I’m trying to decide whether I’d rather be living in 2004.
Then, over Columbus Day weekend, I thought hard about whether I’d rather be living in 1974. I walked through the vastly changed halls of my high school alma mater in Western Pennsylvania, at an open house commemorating the 50th anniversary of the school’s founding. It was comforting that the pay telephone outside of the yearbook office, where I called home regularly to check on my college acceptance letters, was still there. I vividly remember the day in 1974 when I got the good news that I was accepted to Northwestern University (which was known to some as the “Harvard of the Midwest,” and to others as the Big Ten school with the longest losing streak in college football history). The scream of joy I emitted, standing at that pay phone, is fixed in my memory.
However, it was discomforting that the school’s legendary principal, William K. Miller, did not remember me when I said hello at the gala dinner later that evening. I had never played on our school’s championship football team (or in any other sport, for that matter), and hence was ineligible for the “Kiski Area Hall of Fame.” Perhaps Miller unconsciously blanked out any memory of that rare Kiski student who had chosen to attend a university with such a notoriously poor football team. Miller must have felt an awkward need to say something, so he just gazed at my freshly coiffed head of hair and chirped: “love those blondes!”
At this point, I felt like I WAS in 1974.
But the facts tell me otherwise. I see three framed diplomas on my wall. I’m the mother of two college-bound teenagers, with a box full of color brochures to show for it. I’ve been the owner of three automobiles and four residential properties over the past two decades, and more insurance policies than I care to count. Fifteen years of tax returns show a nice steady progression from my first full-time summer job at S. Klein Department Store, through a Wall Street stint in the late 1980’s. I adhered to the social contract and did my part to fill my home with the trappings of the American Dream, even earning nicely as a temporary part-timer through marriage, pregnancy, family crises, 9/11/01 and the crash of Flight 587. I have been an upstanding citizen—really.
The question is—do I count anymore, now that I’ve received my first senior discount at Waldbaum’s? If so, how much? Do I count as just one vote to be cast among the vast numbers in the electorate? I don’t own Toys R’ Us, The New York Giants, or Barclay’s Arena. Perhaps I’d count more if I made a million dollars or owned a sports team or conglomerate. Instead, I’m just a passionate volunteer community activist and writer.

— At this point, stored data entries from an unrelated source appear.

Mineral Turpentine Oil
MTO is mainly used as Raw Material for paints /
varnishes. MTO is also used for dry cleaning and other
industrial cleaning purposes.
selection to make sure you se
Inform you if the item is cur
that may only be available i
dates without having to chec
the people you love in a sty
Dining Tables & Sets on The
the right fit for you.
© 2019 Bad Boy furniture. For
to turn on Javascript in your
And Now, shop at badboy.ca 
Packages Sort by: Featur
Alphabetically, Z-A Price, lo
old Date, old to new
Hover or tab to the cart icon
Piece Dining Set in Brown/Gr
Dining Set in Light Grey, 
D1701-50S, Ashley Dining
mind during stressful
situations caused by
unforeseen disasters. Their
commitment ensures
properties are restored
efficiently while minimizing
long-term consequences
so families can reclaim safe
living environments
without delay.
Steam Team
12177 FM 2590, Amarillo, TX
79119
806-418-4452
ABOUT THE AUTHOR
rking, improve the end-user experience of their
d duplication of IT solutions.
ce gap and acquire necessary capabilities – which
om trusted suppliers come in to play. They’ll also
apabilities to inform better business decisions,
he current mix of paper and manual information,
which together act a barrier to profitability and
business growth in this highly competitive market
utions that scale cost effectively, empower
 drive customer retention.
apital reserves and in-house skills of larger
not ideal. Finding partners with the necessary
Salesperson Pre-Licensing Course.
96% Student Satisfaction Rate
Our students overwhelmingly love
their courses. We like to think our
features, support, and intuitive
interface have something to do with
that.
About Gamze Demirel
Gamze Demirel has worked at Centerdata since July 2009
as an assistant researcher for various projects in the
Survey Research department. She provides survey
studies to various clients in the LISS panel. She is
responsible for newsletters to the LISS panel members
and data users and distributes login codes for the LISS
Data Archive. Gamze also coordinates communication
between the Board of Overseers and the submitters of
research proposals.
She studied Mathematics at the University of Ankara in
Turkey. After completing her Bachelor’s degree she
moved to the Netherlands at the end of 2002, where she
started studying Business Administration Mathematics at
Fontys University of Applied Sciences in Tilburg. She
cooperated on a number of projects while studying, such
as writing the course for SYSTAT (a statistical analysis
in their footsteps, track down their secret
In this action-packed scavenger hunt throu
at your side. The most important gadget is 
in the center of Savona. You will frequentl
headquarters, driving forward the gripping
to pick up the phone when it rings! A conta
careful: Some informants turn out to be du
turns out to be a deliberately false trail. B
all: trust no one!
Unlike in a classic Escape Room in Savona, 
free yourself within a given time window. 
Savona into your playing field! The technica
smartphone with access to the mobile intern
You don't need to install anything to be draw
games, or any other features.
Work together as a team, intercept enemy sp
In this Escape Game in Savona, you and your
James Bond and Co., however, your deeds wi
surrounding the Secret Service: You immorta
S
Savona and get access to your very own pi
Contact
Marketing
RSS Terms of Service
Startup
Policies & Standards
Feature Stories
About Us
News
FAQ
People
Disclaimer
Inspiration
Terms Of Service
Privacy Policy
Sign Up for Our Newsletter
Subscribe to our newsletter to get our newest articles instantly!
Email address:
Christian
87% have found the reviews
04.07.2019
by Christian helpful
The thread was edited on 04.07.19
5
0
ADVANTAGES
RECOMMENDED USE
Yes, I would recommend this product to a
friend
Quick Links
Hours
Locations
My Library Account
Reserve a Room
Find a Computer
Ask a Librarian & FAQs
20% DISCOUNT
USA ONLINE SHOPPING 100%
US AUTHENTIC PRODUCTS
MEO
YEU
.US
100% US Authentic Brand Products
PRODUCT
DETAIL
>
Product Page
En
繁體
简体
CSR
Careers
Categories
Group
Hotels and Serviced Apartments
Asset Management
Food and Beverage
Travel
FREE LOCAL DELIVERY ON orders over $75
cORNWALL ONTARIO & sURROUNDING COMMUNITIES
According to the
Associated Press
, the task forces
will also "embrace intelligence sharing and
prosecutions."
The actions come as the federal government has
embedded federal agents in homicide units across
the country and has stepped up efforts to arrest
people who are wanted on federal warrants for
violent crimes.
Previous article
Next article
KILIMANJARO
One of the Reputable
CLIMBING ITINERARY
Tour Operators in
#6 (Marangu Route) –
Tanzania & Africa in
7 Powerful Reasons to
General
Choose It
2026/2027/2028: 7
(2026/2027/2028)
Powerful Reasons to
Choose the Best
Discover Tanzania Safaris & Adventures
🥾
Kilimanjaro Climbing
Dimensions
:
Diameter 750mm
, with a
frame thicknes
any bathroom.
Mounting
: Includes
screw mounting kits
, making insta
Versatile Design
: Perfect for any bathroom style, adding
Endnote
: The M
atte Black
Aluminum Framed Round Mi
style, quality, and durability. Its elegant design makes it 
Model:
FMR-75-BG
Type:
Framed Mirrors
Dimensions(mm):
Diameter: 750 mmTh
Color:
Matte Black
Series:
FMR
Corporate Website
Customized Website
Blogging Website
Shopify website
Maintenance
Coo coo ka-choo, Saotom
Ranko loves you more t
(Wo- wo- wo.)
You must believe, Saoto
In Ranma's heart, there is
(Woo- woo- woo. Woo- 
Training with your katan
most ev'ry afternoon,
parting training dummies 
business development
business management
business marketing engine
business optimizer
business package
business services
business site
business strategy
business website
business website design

I will go to the polls in November, and decide whether to vote for the red, blue, or green team. I know both of the New York State Senate candidates (Joseph Addabbo, Jr. and Eric Ulrich) personally, and believe both are very fit to serve. Having said that, they both favor introduction of gaming tables at the already successful Resorts World Casino, yet fail to support restoration of the Whitepot Junction train line from Ozone Park to Rego Park, which would provide us with a quicker commute to Manhattan and jobs in other parts of Queens. Believe me, Woodhaven Boulevard is going to get a lot more congested,
so we need that train line!
I ask all of our elected officials–when will the people of Queens, who welcomed this casino, get something in return, besides a passel of minimum wage jobs? And when will you, who step forward to lead, show more respect for the remaining ecosystems we have here along the bay and the coast? I think it takes enormous courage these days to defend what is wild, natural and beautiful, particularly where there is money to be made. On this subject, it should be mentioned that Addabbo has opposed fracking for natural gas, but Ulrich, disappointingly, has not. Fracking is a dangerous and greedy sport whose playing field is the fresh underground aquifers of the State of New York.
I wish this were just a football game. And sometimes, I wish it were 1974.